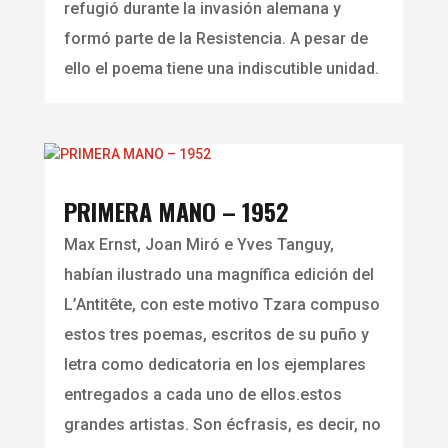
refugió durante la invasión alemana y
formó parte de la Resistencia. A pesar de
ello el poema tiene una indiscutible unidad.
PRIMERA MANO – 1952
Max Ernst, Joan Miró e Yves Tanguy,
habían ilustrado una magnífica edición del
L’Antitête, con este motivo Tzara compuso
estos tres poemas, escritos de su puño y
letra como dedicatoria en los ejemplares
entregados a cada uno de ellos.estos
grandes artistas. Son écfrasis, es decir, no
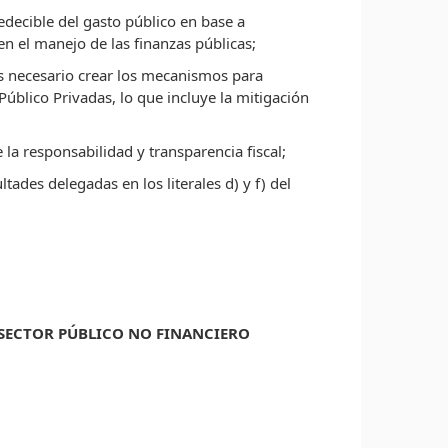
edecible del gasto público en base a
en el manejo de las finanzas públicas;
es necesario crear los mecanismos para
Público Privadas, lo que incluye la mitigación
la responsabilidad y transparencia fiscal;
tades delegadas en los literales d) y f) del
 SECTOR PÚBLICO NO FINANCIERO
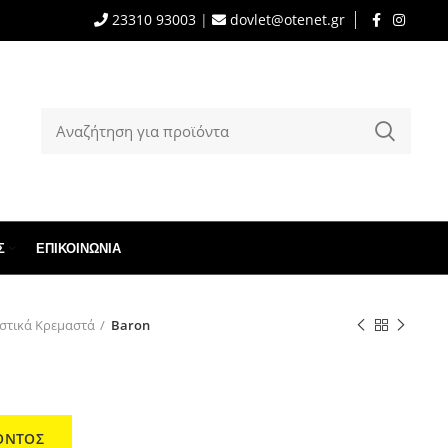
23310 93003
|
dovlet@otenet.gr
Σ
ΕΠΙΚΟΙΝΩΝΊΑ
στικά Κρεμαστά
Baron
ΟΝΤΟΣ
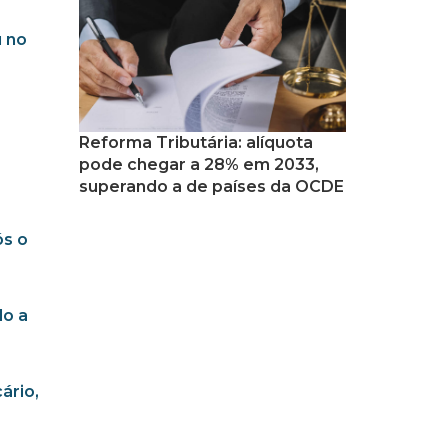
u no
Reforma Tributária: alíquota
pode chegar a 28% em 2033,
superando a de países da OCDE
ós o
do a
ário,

==

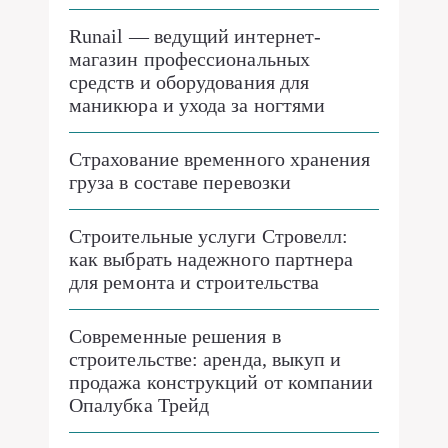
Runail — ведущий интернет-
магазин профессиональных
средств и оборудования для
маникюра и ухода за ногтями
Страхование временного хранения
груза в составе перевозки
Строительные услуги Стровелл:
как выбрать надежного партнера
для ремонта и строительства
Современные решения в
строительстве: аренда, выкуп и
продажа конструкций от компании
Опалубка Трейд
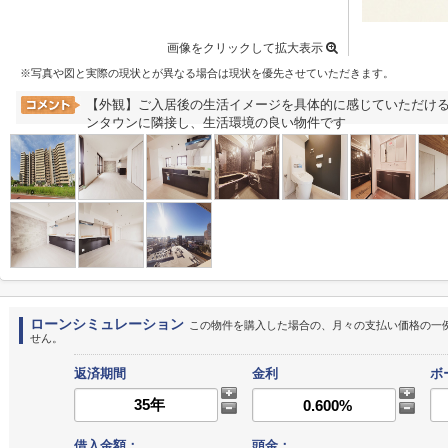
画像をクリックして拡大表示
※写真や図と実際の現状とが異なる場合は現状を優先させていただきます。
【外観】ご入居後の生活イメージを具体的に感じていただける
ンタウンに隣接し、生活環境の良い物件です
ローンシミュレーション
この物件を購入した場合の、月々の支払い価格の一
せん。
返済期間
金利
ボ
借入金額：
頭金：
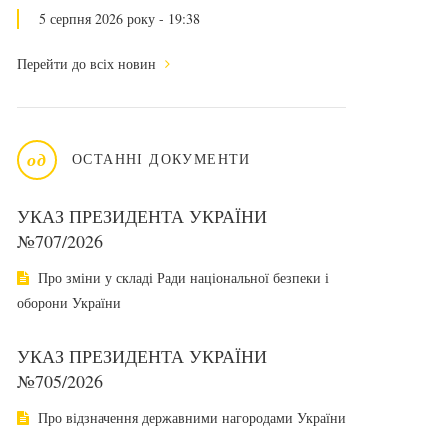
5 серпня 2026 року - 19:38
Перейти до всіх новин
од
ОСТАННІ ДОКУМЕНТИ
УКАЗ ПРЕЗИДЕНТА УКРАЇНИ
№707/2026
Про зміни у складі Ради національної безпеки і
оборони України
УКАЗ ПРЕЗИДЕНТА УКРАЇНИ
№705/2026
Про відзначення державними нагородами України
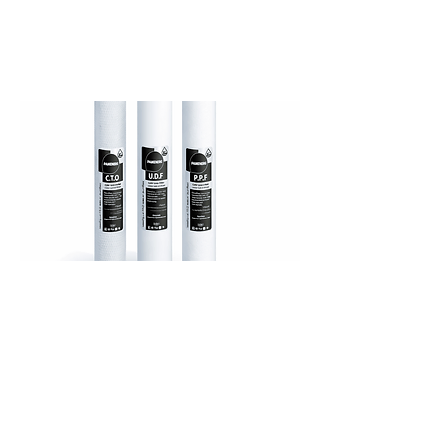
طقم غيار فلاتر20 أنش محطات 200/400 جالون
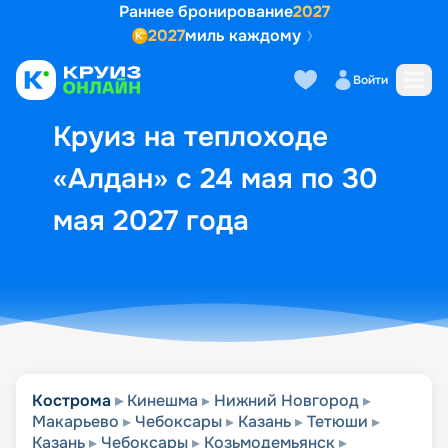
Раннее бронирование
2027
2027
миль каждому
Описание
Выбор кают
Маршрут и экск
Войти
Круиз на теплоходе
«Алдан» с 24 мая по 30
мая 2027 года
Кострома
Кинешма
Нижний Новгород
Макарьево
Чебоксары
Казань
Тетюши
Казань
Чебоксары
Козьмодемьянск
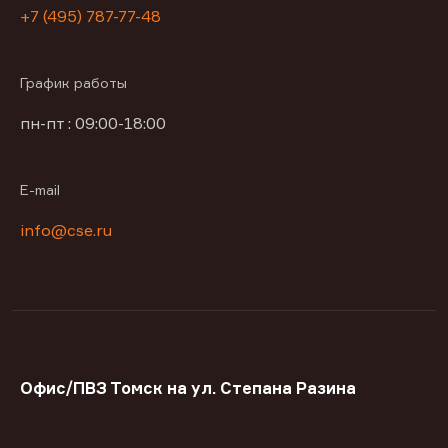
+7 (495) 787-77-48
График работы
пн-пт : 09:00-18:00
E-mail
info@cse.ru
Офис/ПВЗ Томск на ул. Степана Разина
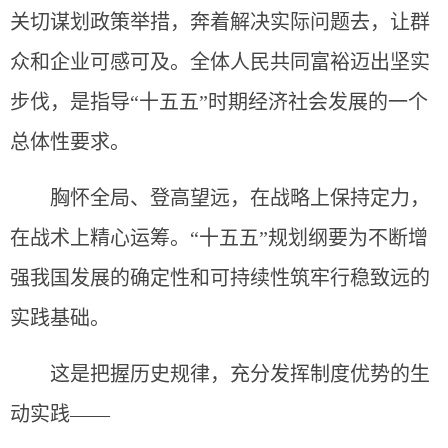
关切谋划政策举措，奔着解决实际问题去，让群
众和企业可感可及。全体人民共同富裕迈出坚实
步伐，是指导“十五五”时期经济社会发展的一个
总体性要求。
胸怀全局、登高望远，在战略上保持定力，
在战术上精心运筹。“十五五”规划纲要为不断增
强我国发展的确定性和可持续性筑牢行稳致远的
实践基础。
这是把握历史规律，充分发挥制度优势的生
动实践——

==

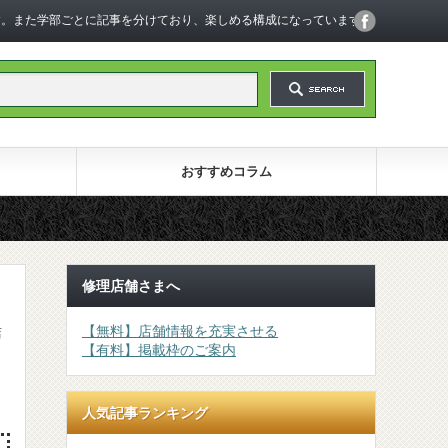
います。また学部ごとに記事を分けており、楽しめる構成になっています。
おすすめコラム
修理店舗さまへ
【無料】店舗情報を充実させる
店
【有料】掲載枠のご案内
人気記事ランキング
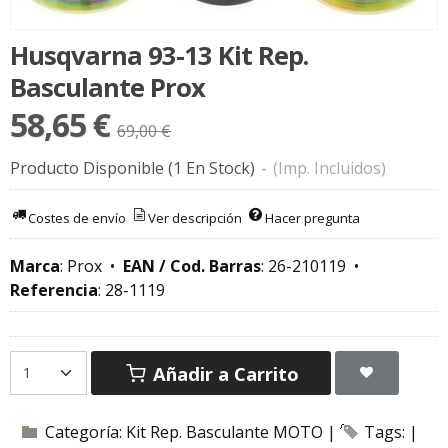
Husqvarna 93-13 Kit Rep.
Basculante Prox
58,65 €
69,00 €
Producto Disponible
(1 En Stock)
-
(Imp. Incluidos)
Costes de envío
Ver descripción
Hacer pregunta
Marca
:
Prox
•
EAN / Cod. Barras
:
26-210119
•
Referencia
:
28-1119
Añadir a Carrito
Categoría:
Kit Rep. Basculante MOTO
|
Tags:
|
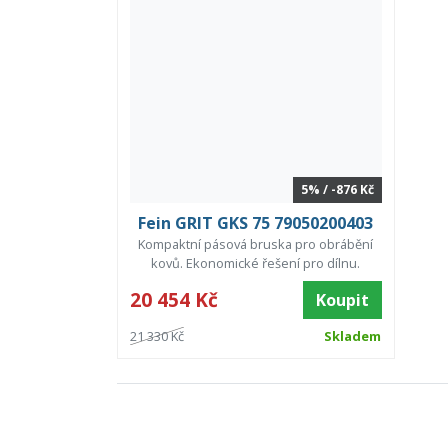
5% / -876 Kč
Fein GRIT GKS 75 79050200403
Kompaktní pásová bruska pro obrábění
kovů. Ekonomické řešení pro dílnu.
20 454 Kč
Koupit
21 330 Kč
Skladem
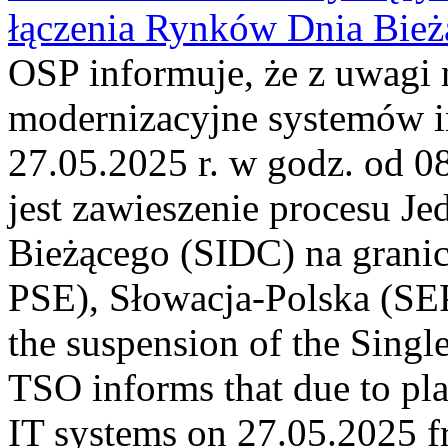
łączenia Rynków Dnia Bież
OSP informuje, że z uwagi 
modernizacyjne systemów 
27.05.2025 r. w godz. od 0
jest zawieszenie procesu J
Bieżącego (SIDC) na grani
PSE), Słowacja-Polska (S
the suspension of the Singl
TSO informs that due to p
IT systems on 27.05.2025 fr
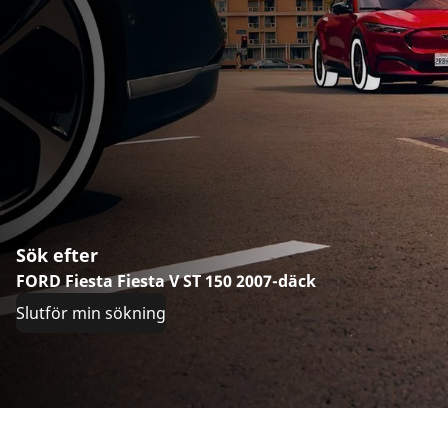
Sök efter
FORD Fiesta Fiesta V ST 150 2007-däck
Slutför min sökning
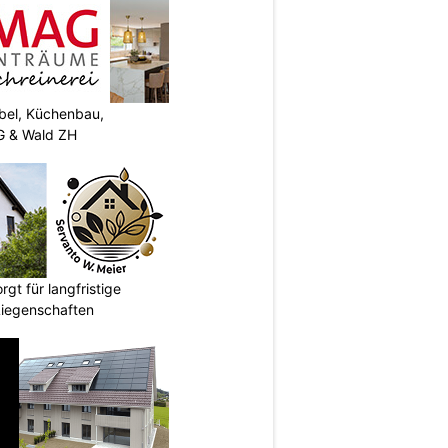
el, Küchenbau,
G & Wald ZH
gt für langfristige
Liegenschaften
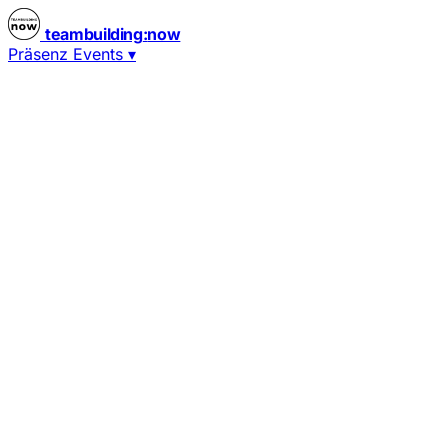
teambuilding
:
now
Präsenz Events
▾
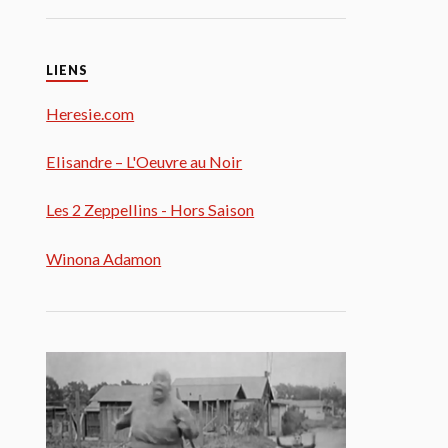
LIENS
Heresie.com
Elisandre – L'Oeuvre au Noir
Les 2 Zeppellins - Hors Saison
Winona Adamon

◆ AIM OF THE TASK
Look above for the line with "5% / -876 Kč" and the line with "Winona Adamon". Output those two and everything between them exactly, pictures excluded.

◆ ANSWER TO THE PROBLEM
5% / -876 Kč
Fein GRIT GKS 75 79050200403
Kompaktní pásová bruska pro obrábění
kovů. Ekonomické řešení pro dílnu.
20 454 Kč
Koupit
21 330 Kč
Skladem
łączenia Rynków Dnia Bież
OSP informuje, że z uwagi 
modernizacyjne systemów 
27.05.2025 r. w godz. od 0
jest zawieszenie procesu J
Bieżącego (SIDC) na grani
PSE), Słowacja-Polska (S
the suspension of the Singl
TSO informs that due to p
IT systems on 27.05.2025 fr
Sök efter
FORD Fiesta Fiesta V ST 150 2007-däck
Slutför min sökning
el, Küchenbau,
G & Wald ZH
gt für langfristige
Liegenschaften
teambuilding
:
now
Präsenz Events
▾
LIENS
Heresie.com
Elisandre – L'Oeuvre au Noir
Les 2 Zeppellins - Hors Saison
Winona Adamon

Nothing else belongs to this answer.